Indigenous communities in Colombia are under threat of extinction. Shifts in climate are severely impacting their ability to continue their ancestral means of subsistence (fishing, farming). But more immediate is the violent displacement from armed actors.
The Wiwa Indigenous communities in La Guajira Department are some of the largest native communities in the country. They are one of four Indigenous groups (along with the Arhuaco, Kogui, and Kankuamo) who reside on the Sierra Nevada de Santa Marta, one of the highest coastal mountain ranges on the planet. IRTF has been writing on behalf of the Wiwa people for the past 20 years. Two years ago, we echoed the Wiwa’s call for all armed actors in the Caribbean coastal region to unite in a joint proposal for Global Territorial Peace. Shortly after their declaration for peace, the paramilitary organization Autodefensas Conquistadoras de la Sierra Nevada de Santa Marta (Self-Defense Conquistadors of the Sierra Nevada of Santa Marta) began distributing pamphlets, in which they threatened to take measures against the Wiwa inhabitants of the region, whom they describe as "ass-kissers, drinkers, womanizers," among other adjectives.
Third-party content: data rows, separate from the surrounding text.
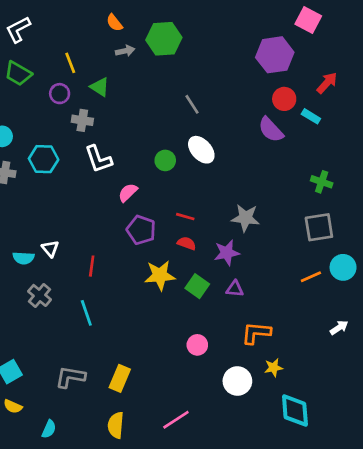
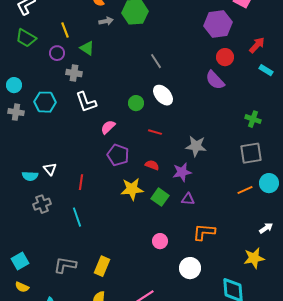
cyan rectangle: (311, 116) -> (266, 70), moved
red line: (185, 217) -> (155, 132), moved
gray cross: (40, 295) -> (42, 204), turned 30
yellow star: (274, 368) -> (254, 258), moved, size x1.5

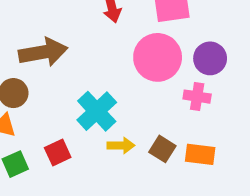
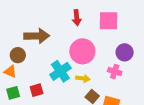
pink circle: (158, 57) -> (82, 51), moved
yellow arrow: (121, 145) -> (83, 79), moved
In September of this year, four young Wiwa men from the community of El Limón Carrizal (Luis Elias Nieves Mendoza, Deivi Gomez, Eduardo Enrique Joño Calvo, and Luis Eduardo Mojica) were all stopped by armed men of the parmilitary organization Self-Defense Forces of the Conquistadoras de la Sierra Nevada (ACSN) at illegal checkpoints, where they were assaulted and detained for several hours or even multiple days. Luis Eduardo Mojica was kidnapped for 24 days.